Tudo devido ao sobejamente conhecidos problemas do abandono de algumas das majors com investimentos no off shore nacional, face a uma "infecciosa" dependência do petróleo que, ao longo dos anos, criou uma inércia geral face à urgência de diversificar a economia apesar de ser bem conhecida essa urgência.

E o resultado é o que se sabia estar ao virar da esquina perante uma realidade em que o petróleo ainda é rei e senhor na economia nacional.
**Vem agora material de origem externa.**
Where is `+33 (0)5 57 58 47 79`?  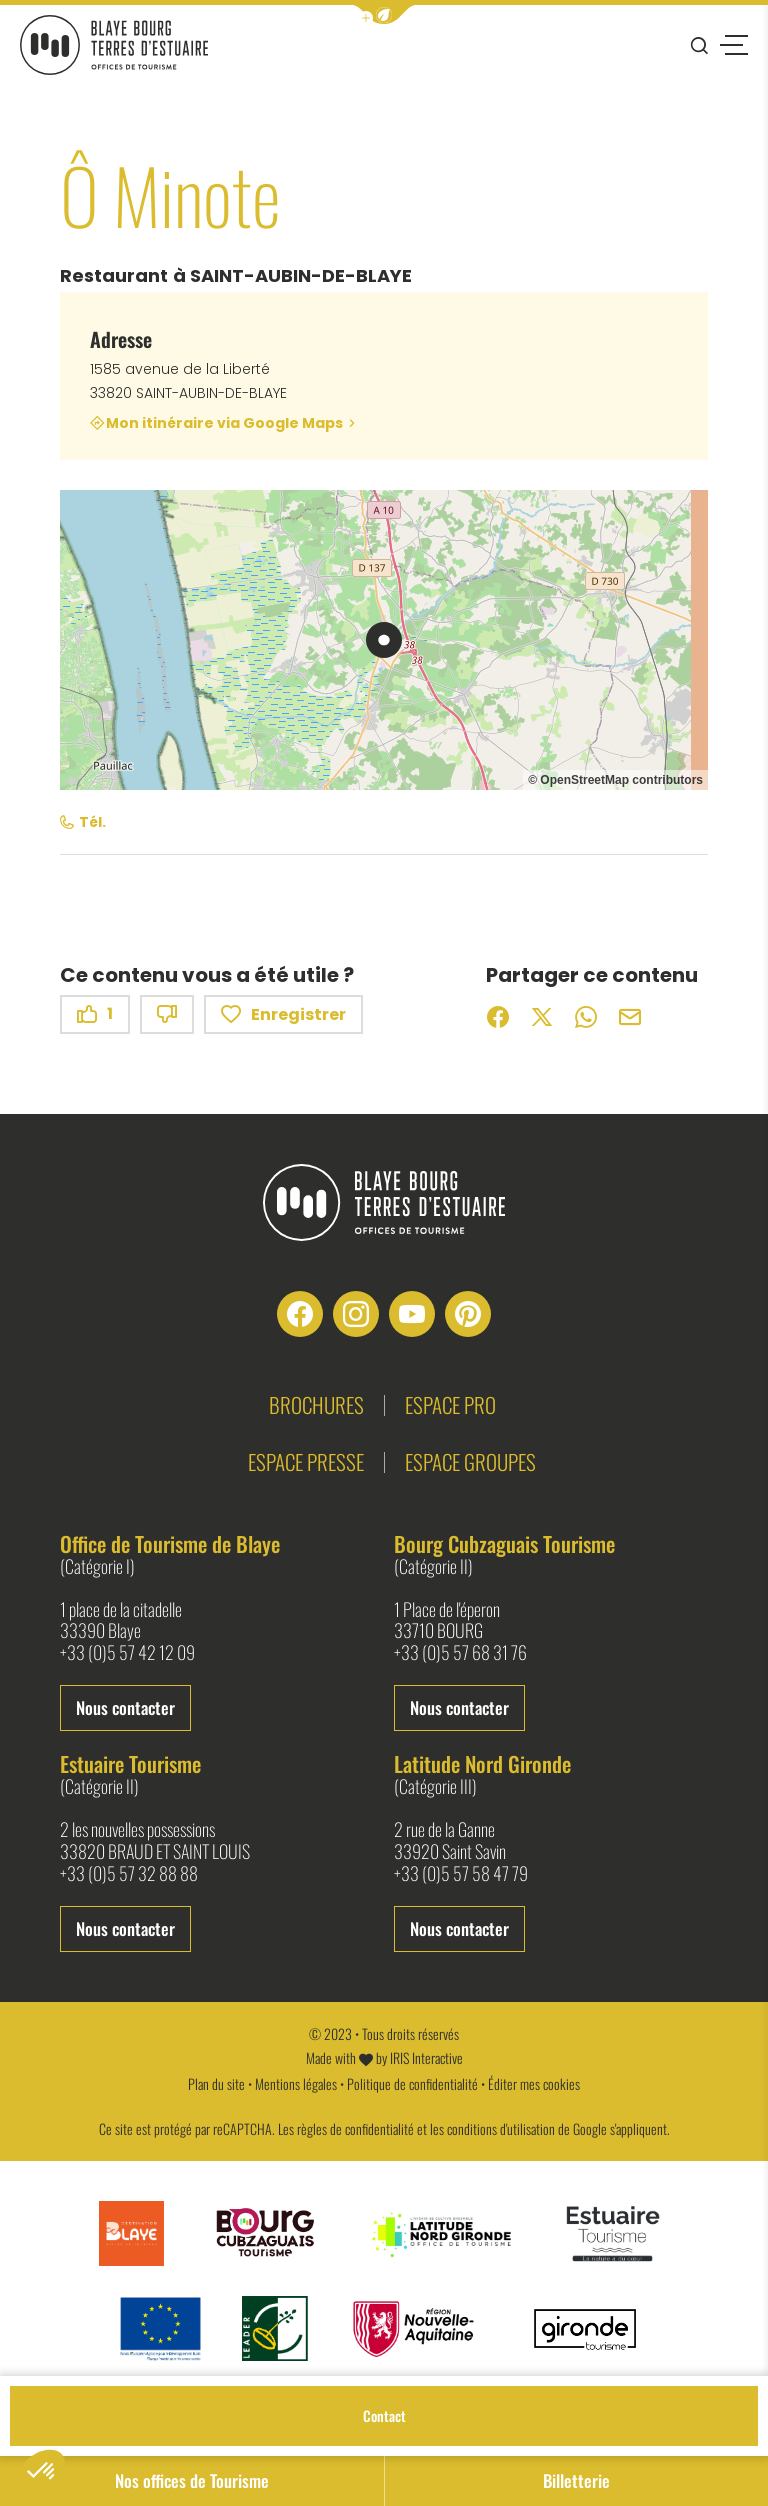 +33 (0)5 57 58 47 79 is located at coordinates (461, 1874).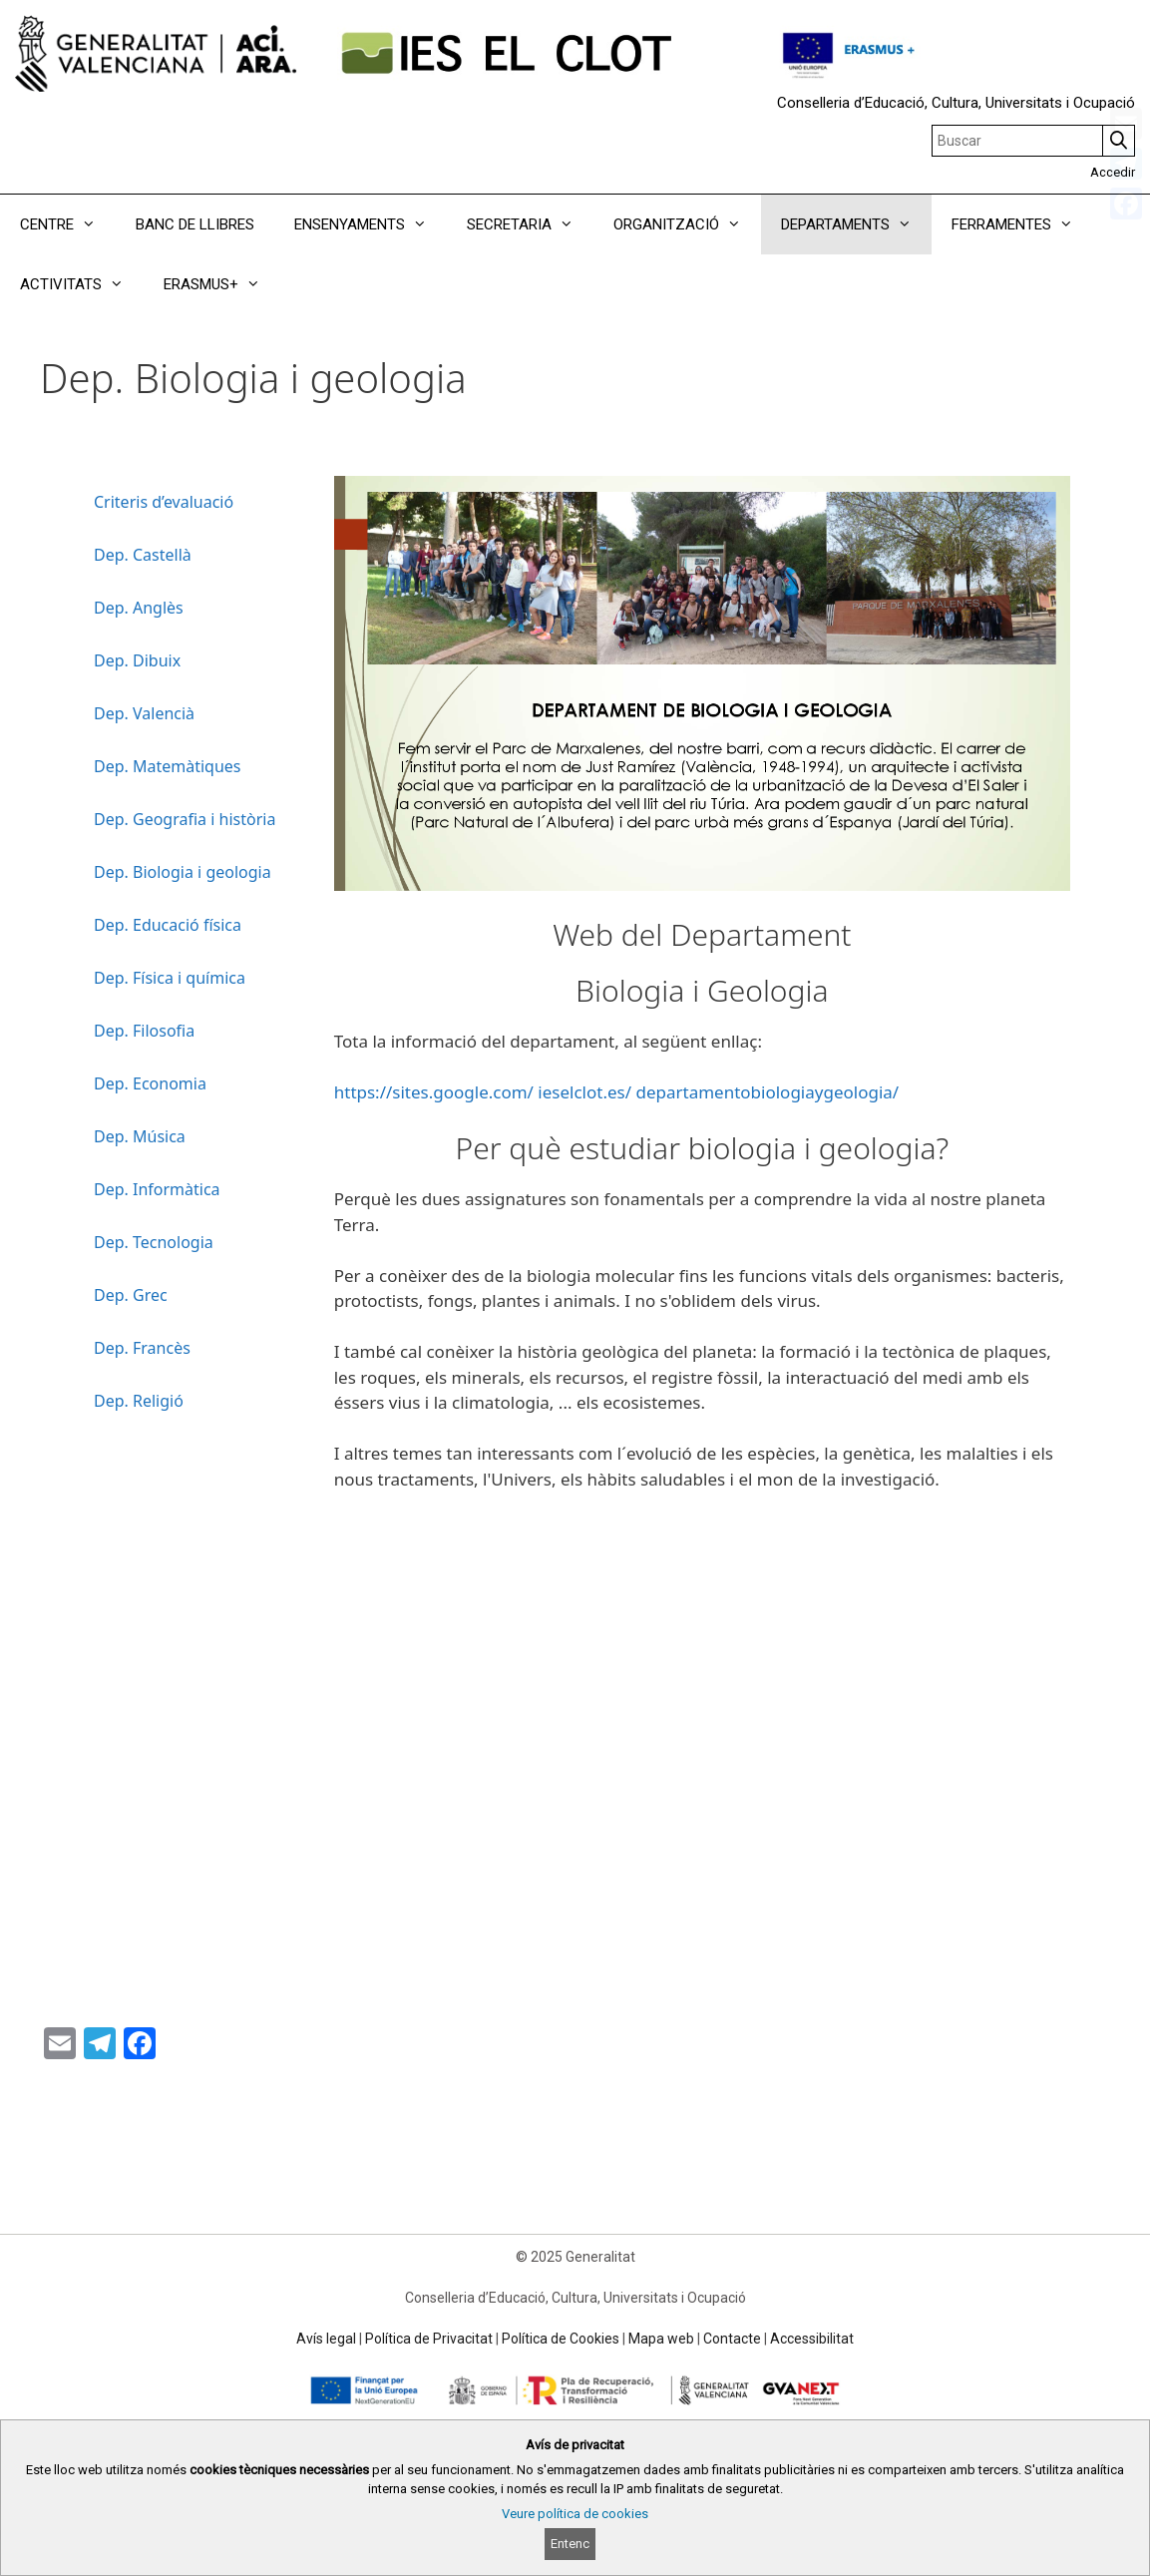 This screenshot has height=2576, width=1150. What do you see at coordinates (182, 872) in the screenshot?
I see `Dep. Biologia i geologia` at bounding box center [182, 872].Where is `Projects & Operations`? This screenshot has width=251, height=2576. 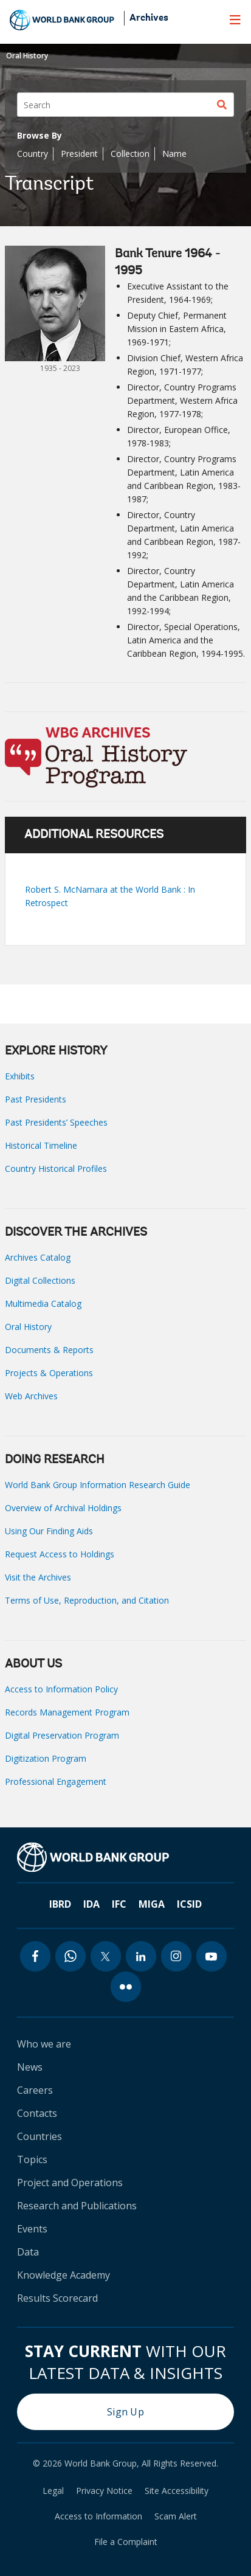
Projects & Operations is located at coordinates (49, 1373).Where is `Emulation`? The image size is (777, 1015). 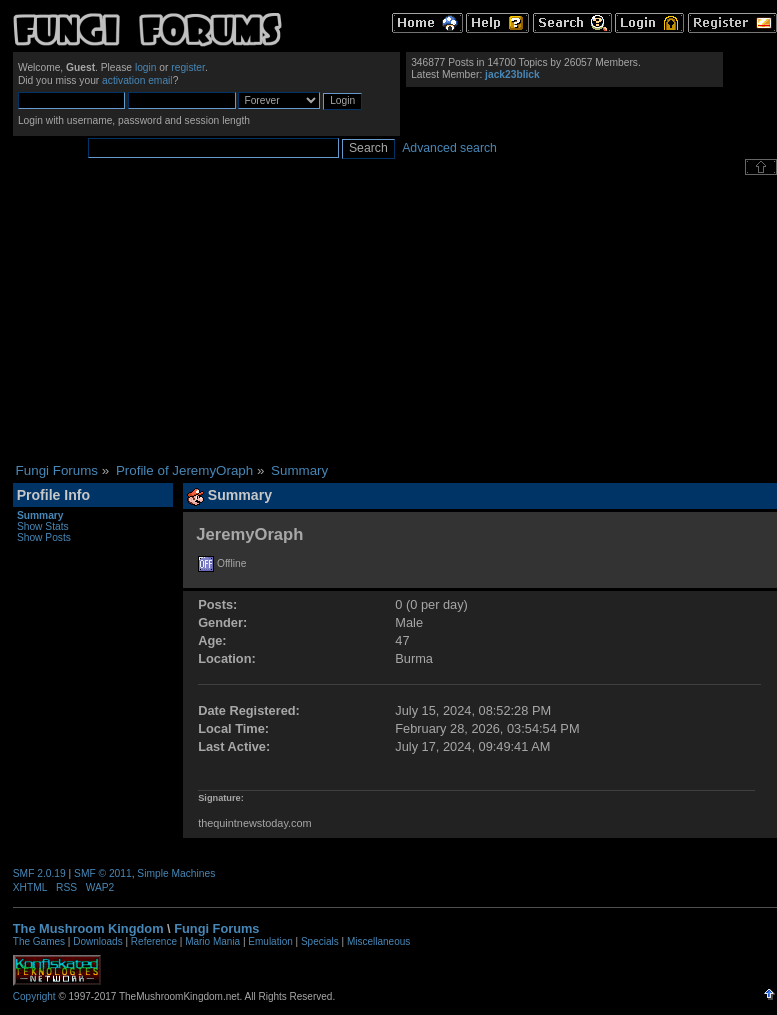 Emulation is located at coordinates (270, 941).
Sendo Angola um dos países na linha da frente das repercussões do sobe e desce dos mercados petrolíferos, devido à sua dependência das exportações de crude para o equilíbrio das suas contas - o petróleo ainda é responsável por mais de 94% das exportações e mais de 60 por cento dos gastos do Executivo e acima de 50% do PIB, este cenário de recuperação permite, ainda assim, algum optimismo nas contas nacionais mas ainda longe de um regresso ao patamar alcançado a partir de 2008, com o barril, como exemplo, a chegar aos 147 USD no Verão desse mesmo ano, permitindo um boom económico como nunca visto até ali.

A produção actual, em constante declínio, está abaixo dos 1,1 mbpd devido ao desinvestimento das "majors" a operar no offshore nacional, especialmente a partir de 2014, quando se verificou uma quebra abrupta do valor do barril, que passou de mais de 120 USD para menos de 30 dois anos depois, em 2016, bem como devido ao esgotamento/envelhecimento dos campos mais activos.

Apesar das mudanças substanciais na legislação referente ao sector e às alterações profundas nesta indústria decisiva para o País, a produção tem vindo a perder viço especialmente por causa da deterioração da infra-estrutura produtiva que desde 2014 viu os investimentos das "majors" descer, a fraca aposta na pesquisa por novas reservas e o envelhecimento de alguns dos mais importantes poços activos no offshore nacional.

Para já, com o barril acima dos 84 USD, o Executivo de João Lourenço conta com uma folga de mais de 45 USD em cima dos 39 USD que foi o valor usado como referência para a elaboração do OGE 2021, o que permite encarar com maior optimismo esta saída esperada da crise mundial, apesar dos fortes constrangimentos que a economia nacional enfrenta.

E com a transição energética a impor cada vez mais a sua vontade, com o crude e os restantes hidrocarbonetos a ser olhado como uma infecção perigosa e contagiosa, o País tem agora de fazer o que não fez nos últimos 20 anos: diversificar a sua economia o mais rápido possível, porque o petróleo tem os dias contados. E são cada vez menos.